TASK DIRECTIONS: Only the pictures are dropped; the lines of the material that follow are returned exactly.

AVAILABLE RECORDS:
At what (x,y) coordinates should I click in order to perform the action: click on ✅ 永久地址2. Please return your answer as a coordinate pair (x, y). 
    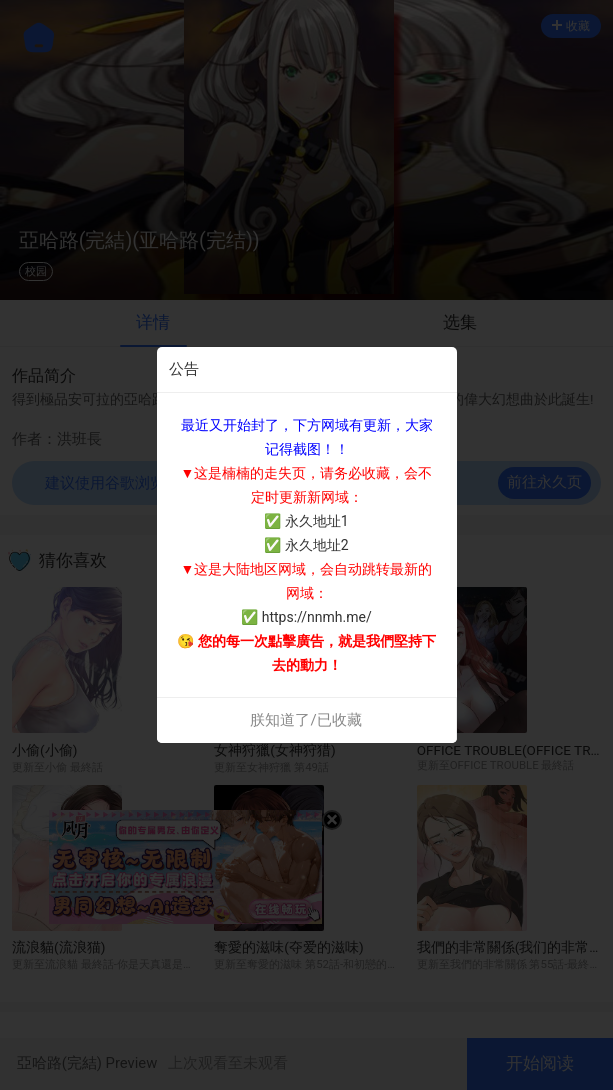
    Looking at the image, I should click on (306, 545).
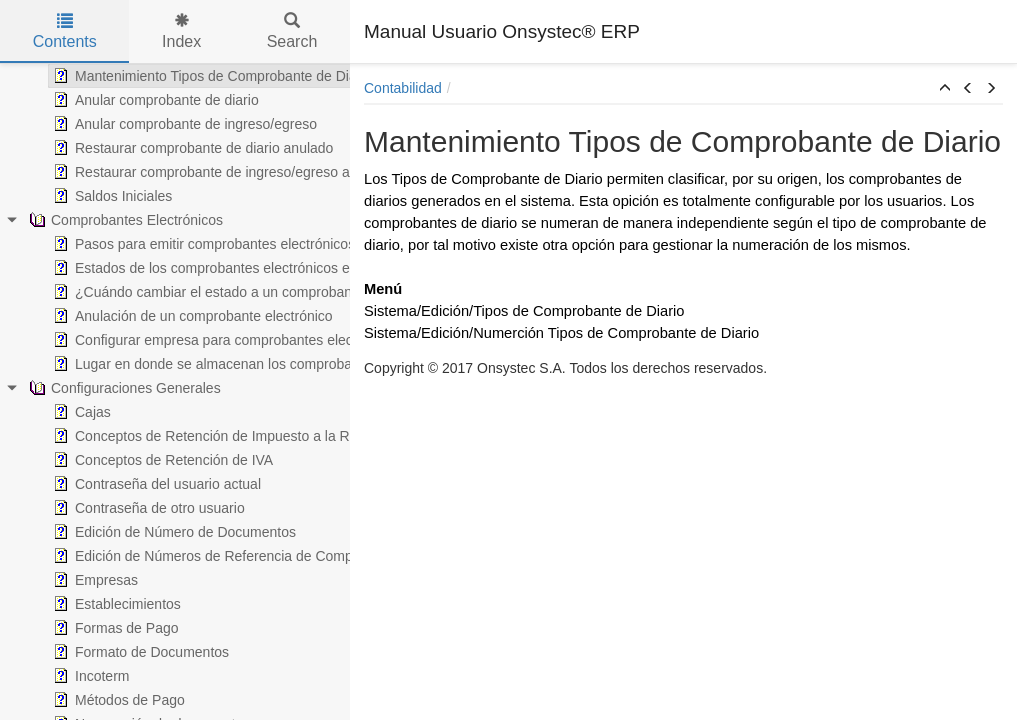 The image size is (1017, 720). What do you see at coordinates (184, 76) in the screenshot?
I see `Mantenimiento Tipos de Comprobante de Diario` at bounding box center [184, 76].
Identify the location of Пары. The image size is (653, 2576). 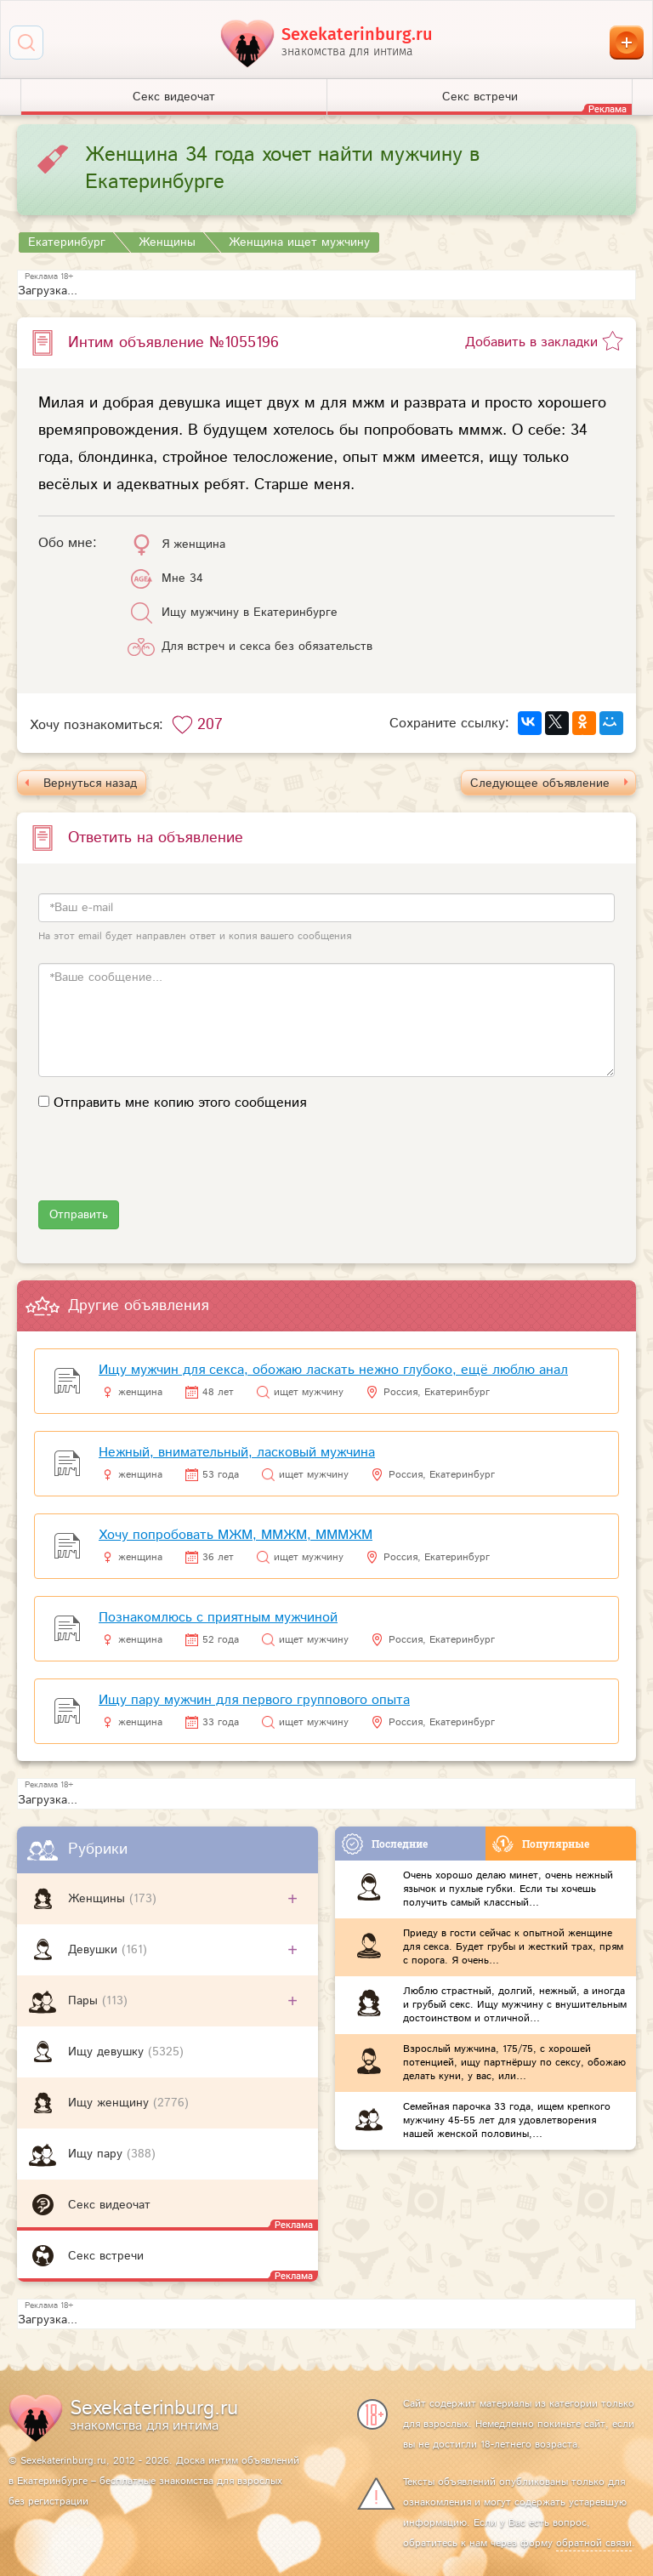
(85, 2000).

RESULT:
At what (x,y) coordinates should I click in order to perform the action: click on ✅ 永久地址2. Please return your answer as a coordinate pair (x, y). 
    Looking at the image, I should click on (306, 545).
 The image size is (1017, 720). What do you see at coordinates (184, 76) in the screenshot?
I see `Mantenimiento Tipos de Comprobante de Diario` at bounding box center [184, 76].
Identify the location of Пары. The image size is (653, 2576). 
(85, 2000).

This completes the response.